Interestingly, enteropathogenic and enterohemorrhagic Escherichia coli translocate T3SS substrates that can both promote and inhibit NF-κB activation. NleF is translocated into tissue culture cells early during infection, and can promote nuclear localization of NF-κB p65 (Pallett et al., 2014). NleF can also bind to caspase 8 to inhibit apoptosis (Blasche et al., 2013). Although these activities seem distinct, there is some evidence that caspase 8 can activate NF-kB signaling (Chaudhary et al., 2000), indicating that NleF binding to caspase 8 could promote interactions with additional host signaling proteins. Following NleF translocation, NleH1, NleE and NleC are injected into host cells (Pallett et al., 2014, Mills et al., 2008), all of which inhibit NF-κB signaling. NleH1 prevents phosphorylation and activation of ribosomal protein S3 (RPS3), which can function as a non-Rel NF-κB subunit (Wan et al., 2011, Wan et al., 2007). NleC is a zinc metalloprotease that cleaves the p65 (RelA) subunit of NF-κB to block function and prevent NF-kB-dependent gene expression (Yen et al., 2010, Baruch et al., 2011, Pearson et al., 2013). NleE is a methyltransferase that inhibits TGF-ß-activated kinase 1 (TAK1) activity by methylating TAB2 and TAB3, which prevents downstream degradation of IκBα (Pearson et al., 2013, Newton et al., 2010, Nadler et al., 2010, Pallett et al., 2014). Together, these proteins can inhibit movement of NF-κB from the host cell cytoplasm into the nucleus to prevent transcription of target genes (Figure 1).

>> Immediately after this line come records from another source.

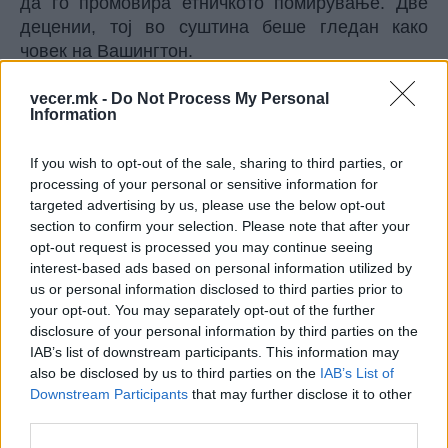
да го промовира етничкото помирување. Две
децении, тој во суштина беше гледан како
човек на Вашингтон.
На Тачи му се суди и во суд спонзориран од
САД и Европската Унија (ЕУ), а главниот
vecer.mk -
Do Not Process My Personal
Information
обвинител и претседавачкиот судија во случајот
се двајца Американци. Ова ја одразува
If you wish to opt-out of the sale, sharing to third parties, or
долгогодишната американска посветеност –
processing of your personal or sensitive information for
почнувајќи со Меѓународниот кривичен
targeted advertising by us, please use the below opt-out
трибунал за поранешна Југославија во 1993
section to confirm your selection. Please note that after your
година – да се спојат балканските мировни
opt-out request is processed you may continue seeing
договори со правдата и одговорноста за воени
interest-based ads based on personal information utilized by
злосторства.
us or personal information disclosed to third parties prior to
your opt-out. You may separately opt-out of the further
Конечно, случајот има елементи на домашна
disclosure of your personal information by third parties on the
американска политичка драма што – без оглед
IAB’s list of downstream participants. This information may
на објективната реалност – ги промени
also be disclosed by us to third parties on the
IAB’s List of
перцепциите за интегритетот на процесот во
Downstream Participants
that may further disclose it to other
регионот на Балканот, кој и онака е склон да
third parties.
гледа на судовите за воени злосторства како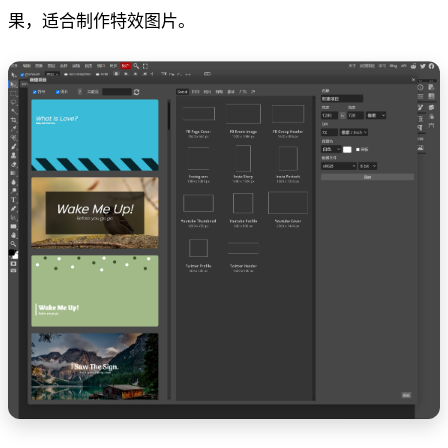
果，适合制作特效图片。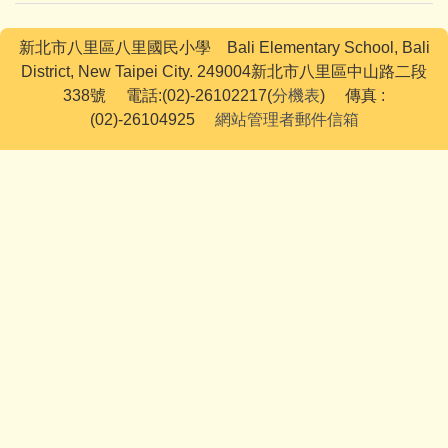
代理教師徵選
新北市八里區八里國民小學 Bali Elementary School, Bali
District, New Taipei City. 249004新北市八里區中山路二段
學童早午餐
338號 電話:(02)-26102217(
分機表
) 傳真 :
(02)-26104925
網站管理者郵件信箱
預決算書公告
校外人士協助教學專區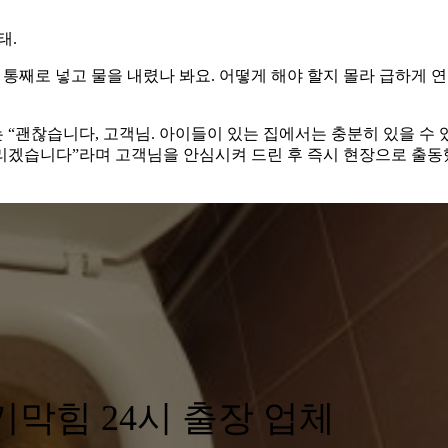
태.
 통째로 넣고 물을 내렸나 봐요. 어떻게 해야 할지 몰라 급하게 
“괜찮습니다, 고객님. 아이들이 있는 집에서는 충분히 있을 수 
리겠습니다”라며 고객님을 안심시켜 드린 후 즉시 현장으로 출
막힘 24시 출장 업체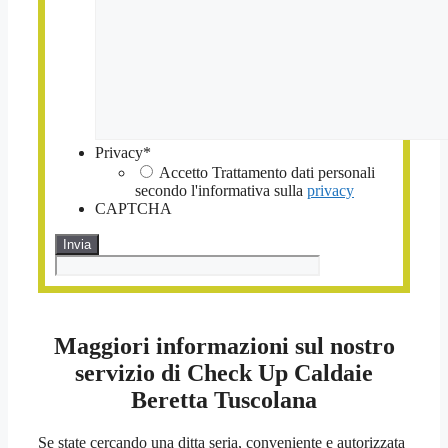
Privacy
*
Accetto Trattamento dati personali
secondo l'informativa sulla
privacy
CAPTCHA
Maggiori informazioni sul nostro
servizio di Check Up Caldaie
Beretta Tuscolana
Se state cercando una ditta seria, conveniente e autorizzata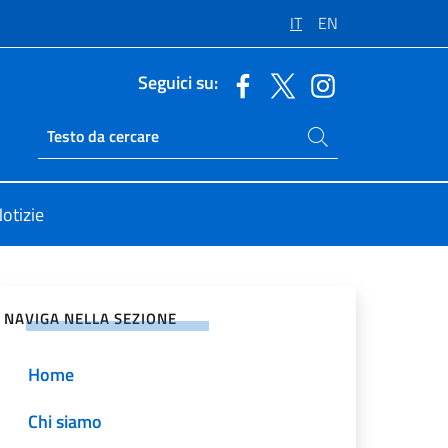
IT
EN
Seguici su:
Cerca nel sito
Ricerca sito live
otizie
vidi sui Social Network
NAVIGA NELLA SEZIONE
Home
Chi siamo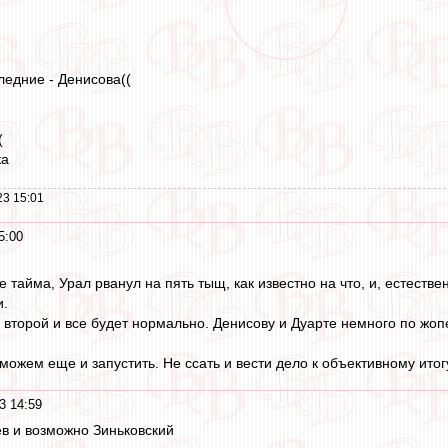
ледние - Денисова((
(
ка
23 15:01
5:00
 тайма, Урал рванул на пять тыщ, как известно на что, и, естестве
и.
ь второй и все будет нормально. Денисову и Дуарте немного по жо
можем еще и запустить. Не ссать и вести дело к объективному итог
3 14:59
в и возможно Зиньковский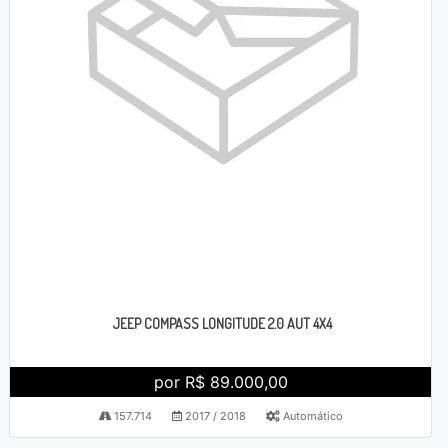
JEEP COMPASS LONGITUDE 2.0 AUT 4X4
por R$ 89.000,00
157.714
2017 / 2018
Automático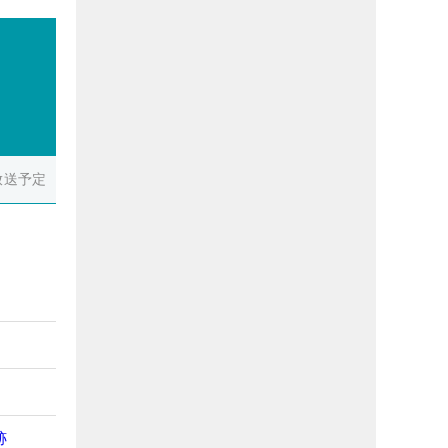
放送予定
跡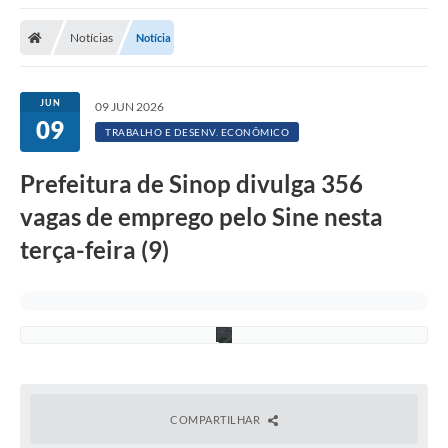
Notícias
Notícia
JUN
09 JUN 2026
S
09
u
TRABALHO E DESENV. ECONÔMICO
e
l
e
Prefeitura de Sinop divulga 356
n
n
vagas de emprego pelo Sine nesta
B
a
terça-feira (9)
r
b
o
s
a
COMPARTILHAR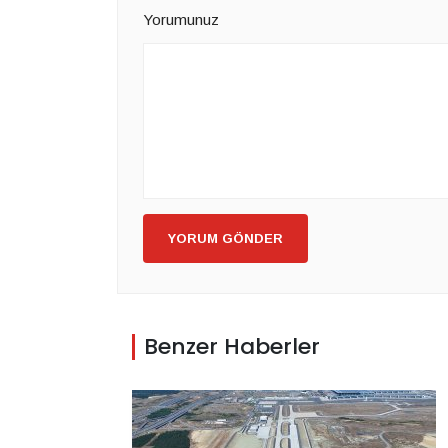
Yorumunuz
YORUM GÖNDER
Benzer Haberler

When overexpressed in mammalian cells, the Legionella eukaryotic-like Ser/Thr kinase LegK1 activates NF-κB by phosphorylating its inhibitor IκB (Ge et al., 2009). This phosphorylation is independent of the host kinase IKK, as well as the upstream signaling proteins TRAF2/TRAF6, TAK1 and MEKK3 (Ge et al., 2009). Ectopic expression of Legionella LnaB also strongly induces NF-κB activation, and mutants lacking this protein show lowered ability to activate NF-κB (Losick et al., 2010). A small putative coiled-coil domain of LnaB is required for NF-κB activation but it is not known if LnaB directly acts on NF-κB or if the activation is the consequence of the protein being sensed by host receptors (Losick et al., 2010). Helicobacter pylori CagA also shows a similar activation of NF-κB when expressed ectopically in mammalian cells (Brandt et al., 2005). CagA associates with and ubiquitylates the host protein TAK1 (Lys63-linked ubiquitylation), resulting in the activation of its kinase activity (Lamb et al., 2009). This ubiquitilation has been shown to enhance TAK-1 dependent activation of NF-κB in host cells (Lamb et al., 2009).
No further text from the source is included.